Just noticed there's a bug in the format parser when writing SAS xport files.
xport_write_variables
is using sscanf
to pull the format name, width and decimals:
ReadStat/src/sas/readstat_xport_write.c
Line 114 in f8731f8
Because there are no spaces between the name and the other bits the whole string is being consumed as the format name by %s
, and width and decimals are never set. In many cases this is still interpreted correctly from the name alone, but others have issues, for e.g.:
- COMMA10.3 - longer than 8 chars, so is cut off when storing the format name
- 10.3 - fails with an invalid name warning in SAS
It seems like a bit of a pain to parse - the format is <name><width>.<decimal>
, but width and decimal and the period between them are all optional. Name follows the SAS naming rules, with the additional requirement that it can't end in a number.

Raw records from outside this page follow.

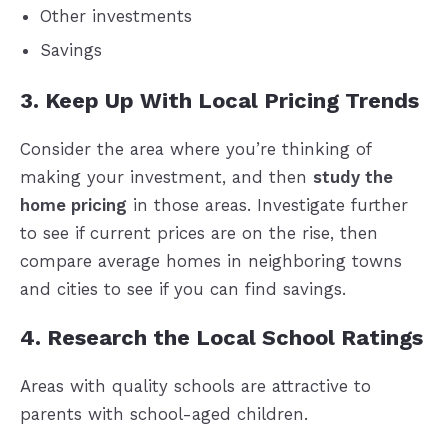
Other investments
Savings
3. Keep Up With Local Pricing Trends
Consider the area where you’re thinking of
making your investment, and then
study the
home pricing
in those areas. Investigate further
to see if current prices are on the rise, then
compare average homes in neighboring towns
and cities to see if you can find savings.
4. Research the Local School Ratings
Areas with quality schools are attractive to
parents with school-aged children.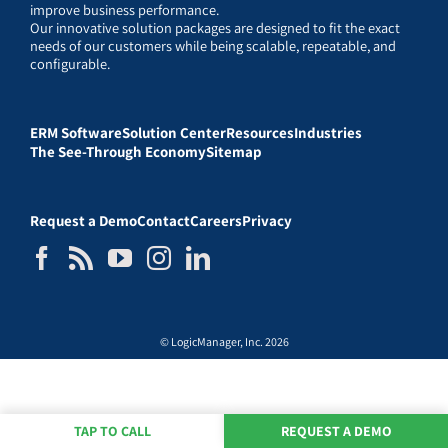
improve business performance.
Our innovative solution packages are designed to fit the exact
needs of our customers while being scalable, repeatable, and
configurable.
ERM Software
Solution Center
Resources
Industries
The See-Through Economy
Sitemap
Request a Demo
Contact
Careers
Privacy
© LogicManager, Inc. 2026
TAP TO CALL
REQUEST A DEMO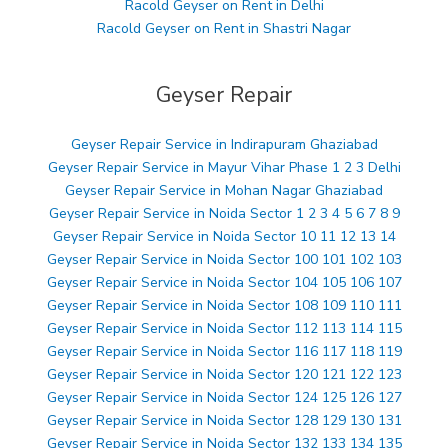
Racold Geyser on Rent in Delhi
Racold Geyser on Rent in Shastri Nagar
Geyser Repair
Geyser Repair Service in Indirapuram Ghaziabad
Geyser Repair Service in Mayur Vihar Phase 1 2 3 Delhi
Geyser Repair Service in Mohan Nagar Ghaziabad
Geyser Repair Service in Noida Sector 1 2 3 4 5 6 7 8 9
Geyser Repair Service in Noida Sector 10 11 12 13 14
Geyser Repair Service in Noida Sector 100 101 102 103
Geyser Repair Service in Noida Sector 104 105 106 107
Geyser Repair Service in Noida Sector 108 109 110 111
Geyser Repair Service in Noida Sector 112 113 114 115
Geyser Repair Service in Noida Sector 116 117 118 119
Geyser Repair Service in Noida Sector 120 121 122 123
Geyser Repair Service in Noida Sector 124 125 126 127
Geyser Repair Service in Noida Sector 128 129 130 131
Geyser Repair Service in Noida Sector 132 133 134 135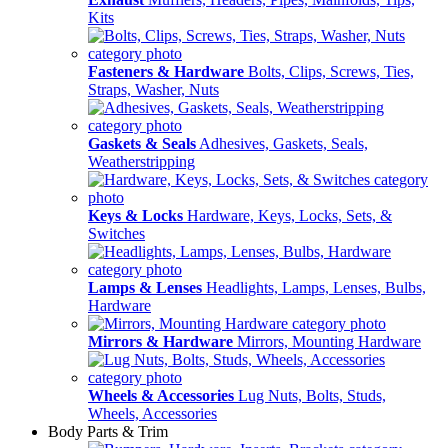
Kits
Fasteners & Hardware
Bolts, Clips, Screws, Ties,
Straps, Washer, Nuts
Gaskets & Seals
Adhesives, Gaskets, Seals,
Weatherstripping
Keys & Locks
Hardware, Keys, Locks, Sets, &
Switches
Lamps & Lenses
Headlights, Lamps, Lenses, Bulbs,
Hardware
Mirrors & Hardware
Mirrors, Mounting Hardware
Wheels & Accessories
Lug Nuts, Bolts, Studs,
Wheels, Accessories
Body Parts & Trim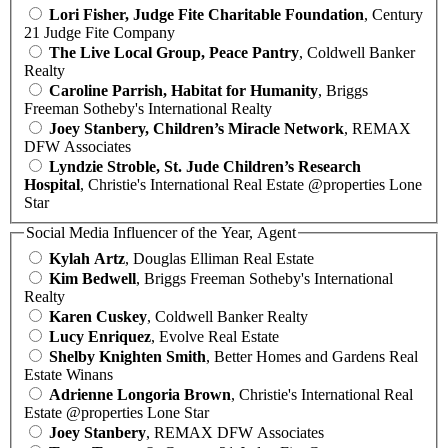
Lori Fisher, Judge Fite Charitable Foundation
, Century
21 Judge Fite Company
The Live Local Group, Peace Pantry
, Coldwell Banker
Realty
Caroline Parrish, Habitat for Humanity
, Briggs
Freeman Sotheby's International Realty
Joey Stanbery, Children’s Miracle Network
, REMAX
DFW Associates
Lyndzie Stroble, St. Jude Children’s Research
Hospital
, Christie's International Real Estate @properties Lone
Star
Social Media Influencer of the Year, Agent
Kylah Artz
, Douglas Elliman Real Estate
Kim Bedwell
, Briggs Freeman Sotheby's International
Realty
Karen Cuskey
, Coldwell Banker Realty
Lucy Enriquez
, Evolve Real Estate
Shelby Knighten Smith
, Better Homes and Gardens Real
Estate Winans
Adrienne Longoria Brown
, Christie's International Real
Estate @properties Lone Star
Joey Stanbery
, REMAX DFW Associates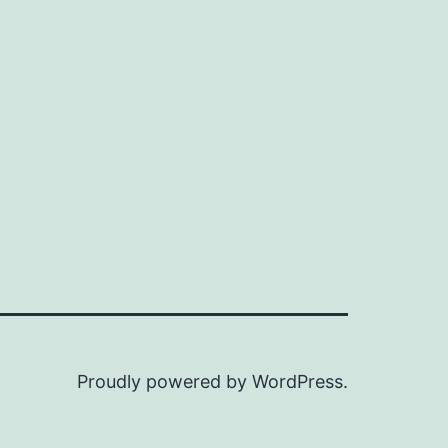
Proudly powered by
WordPress
.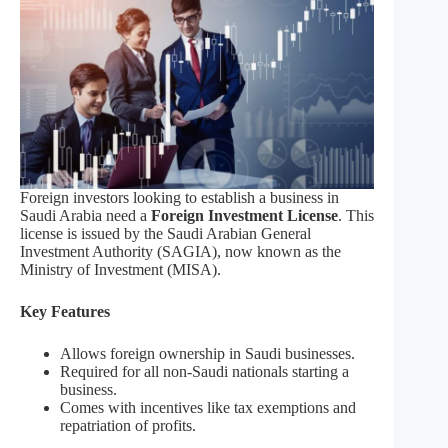
Foreign investors looking to establish a business in
Saudi Arabia need a
Foreign Investment License
. This
license is issued by the Saudi Arabian General
Investment Authority (SAGIA), now known as the
Ministry of Investment (MISA).
Key Features
Allows foreign ownership in Saudi businesses.
Required for all non-Saudi nationals starting a
business.
Comes with incentives like tax exemptions and
repatriation of profits.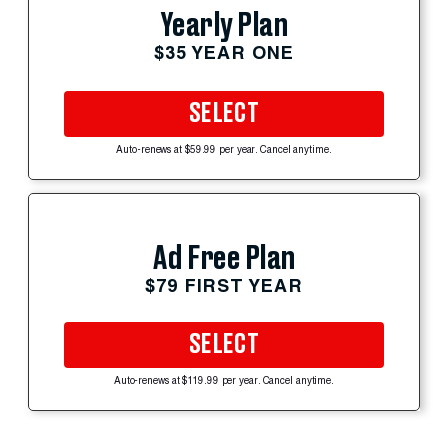
Yearly Plan
$35 YEAR ONE
SELECT
Auto-renews at $59.99 per year. Cancel anytime.
Ad Free Plan
$79 FIRST YEAR
SELECT
Auto-renews at $119.99 per year. Cancel anytime.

Thanks for the report. I think a format string like "%[A-Z]%d.%d"
might do the trick, but this will need testing.
Yeah that was my initial thought as well, but unfortunately it's a bit more irritating - the name can contain numbers as well so it probably needs a simple FSM.
The regex for the format string would be something silly like ($?[A-Za-z_]([A-Za-z_0-9]*[A-Za-z_])?)([0-9]*\.?)?([0-9]*)?
So numeric sequences need to take context into account. It seems easiest parsing from the end, so ignoring any validation of the format name itself something along these lines:
int num_seq_end;
for (int i = strlen(format) - 1; i >= 0; i--) {
switch(format[i]) {
case '.':
if (state == DECIMAL) { /* i + 1 to num_seq_end as decimal value */ }
state = PERIOD;
break;
case '0'...:
if (state == START) { state = DECIMAL; num_seq_end = i; }
if (state == PERIOD) { state = WIDTH; num_seq_end = i; }
break;
default:
if (state == DECIMAL) { /* i + 1 to num_seq_end as decimal value */ }
if (state == WIDTH) { /* i + 1 to num_seq_end as width value */ }
state = NAME;
}
if (state == NAME) {
/* start to i characters as format name */
break;
}
}